Unified color management for film, 3D, VFX, compositing, and animation pipelines. Additional information about implementing OCIO in Cinema 4D can be found here.
When it comes to color management in general and OpenColorIO in particular, some special terms come up again and again, which may still be unfamiliar to you. In the following you will find explanations of the most important terms for color management.
A color space usually describes all the wavelengths of a color model that are visible to the human eye, which we can then perceive as colors, saturation and brightness.
Since all colors visible to us can be defined by additive mixing of red, green and blue, these colors are also called primary colors. If you imagine the primary colors as positions on an axis system and each of these colors with a maximum value of 1.0 on the axis, a triangle in a coordinate system can be drawn between these primary colors. All colors that can be created by mixing these primary colors will lie within this triangle.
There are, however, other color models that are optimized for other purposes and reproduction processes, e.g., the CMYK color model.
This term refers to all colors of a color model that can be represented for a display device. The larger the Gamut the more precisely a color space can be displayed. A small Gamut can result in a curtailing of the color values sent to the respective device, which can be seen on missing details in lights and shadows and or jumps in color gradations.
A color profile is device-specific and provides for the conversion of the digital signals of an image file into colors and brightnesses that can then be displayed.
The gamma value describes the intensity transition between the depths and highlights on a digital display device. As a rule, this will increase the brightness of an image, as our eyes are accustomed to seeing.

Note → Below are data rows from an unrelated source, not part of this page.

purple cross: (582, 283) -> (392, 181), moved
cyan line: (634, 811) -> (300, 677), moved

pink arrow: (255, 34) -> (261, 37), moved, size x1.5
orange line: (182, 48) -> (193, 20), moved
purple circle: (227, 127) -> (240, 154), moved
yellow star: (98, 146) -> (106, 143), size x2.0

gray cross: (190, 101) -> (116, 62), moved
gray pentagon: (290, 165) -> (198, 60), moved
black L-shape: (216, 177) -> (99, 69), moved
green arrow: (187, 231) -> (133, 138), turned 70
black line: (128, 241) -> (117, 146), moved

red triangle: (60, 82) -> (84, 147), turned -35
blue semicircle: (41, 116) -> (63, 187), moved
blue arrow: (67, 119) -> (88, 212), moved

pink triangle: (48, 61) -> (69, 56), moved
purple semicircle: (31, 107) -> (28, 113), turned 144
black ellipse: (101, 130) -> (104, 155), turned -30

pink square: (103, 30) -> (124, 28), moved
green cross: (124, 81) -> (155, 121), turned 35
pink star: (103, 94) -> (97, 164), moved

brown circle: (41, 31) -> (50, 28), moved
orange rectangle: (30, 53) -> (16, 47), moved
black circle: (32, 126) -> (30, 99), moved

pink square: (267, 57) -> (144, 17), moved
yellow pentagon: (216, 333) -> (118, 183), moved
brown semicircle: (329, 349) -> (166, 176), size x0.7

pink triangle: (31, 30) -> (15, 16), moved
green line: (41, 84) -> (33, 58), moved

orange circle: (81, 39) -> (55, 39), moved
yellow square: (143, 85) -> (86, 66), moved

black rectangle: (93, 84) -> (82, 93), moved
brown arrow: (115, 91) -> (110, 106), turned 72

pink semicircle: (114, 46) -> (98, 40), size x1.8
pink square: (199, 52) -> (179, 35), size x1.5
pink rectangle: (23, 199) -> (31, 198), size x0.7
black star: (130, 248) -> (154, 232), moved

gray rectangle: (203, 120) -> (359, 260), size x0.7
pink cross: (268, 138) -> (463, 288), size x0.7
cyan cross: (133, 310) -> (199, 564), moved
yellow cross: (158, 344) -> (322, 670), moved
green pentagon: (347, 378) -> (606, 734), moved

A linear color space does not use a gamma function, i.e., no artificial amplification or attenuation of certain brightnesses. Color and brightness values always behave proportionally when values are modified. You might be familiar with this from the Cinema 4D linear Workflow.
In digital image creation and storage, color depth determines the number of available color gradations. The greater the color depth the higher the number of colors that can be managed and the more natural the resulting color mixtures and transitions will be. This can also be used for the management of brightness values, which can then also have an intensity far greater than 1.0 as so HDRIs. A factor for the precision of a color description is if integers or float comma values are used.
In this way of describing color values, the available color depth (s. above) defines the number of possible color steps and therewith also the total number of displayable colors. For an 8-bit Jpeg image, for example, only values between 0 and 255, each for red, green and blue color parts will be available. This results in about 16.7 million colors (256*256*256).
When describing color values with floating point numbers, theoretically an infinite number of gradations between values can be formed (depending on the bit depth) and also the magnitude of the maximum values is not specified.
The displayable color space of different display devices (gamut) may differ. A UHD display can, for example, display many more colors than an old tube TV. The color management is responsible for calculating colors adapted to the gamut of a respective display device using a comprehensive color space (e.g., a 32-bit rendering). Since the gamut of a display device is, as a rule, smaller than the color space supplied, a transformation (conversion) of the color values will take place.
In order for colors to be interpreted properly by the renderer you have to define the color space in which a color should lie. For loaded bitmaps, this is often the 8-bit sRGB color space. HDR images on the other hand often lie in a linear 16-bit or 32-bit color space. There is also a difference in how colors are used. Many images are, for example, designed for coloring a given surface and others are used to control parameters, e.g., the direction of surface Normals. The renderer cannot always recognize the purpose for which an image should be used. However, many images already contain an imbedded color profile that tells the renderer how a bitmap should be interpreted. For other cases such as defining a simple color value via a color picker, you also have to select the purpose for which the color should be used and the color space in which the color values should be interpreted.
This describes the usable color space for the rendering. The larger the color space is, the more loss-free an image can be archived or passed to post-production. The render space itself is, as a rule, much larger than the gamut of your display device and must therefore undergo a display transformation to be displayed on that device.
This describes the gamut of the display device (e.g. sRGB for a monitor).
This performs a tone value adjustment of the color values present in the render space so that all colors can be displayed as similarly as possible on the display device. Color changes can, however, occur since the display space is much smaller than the render space.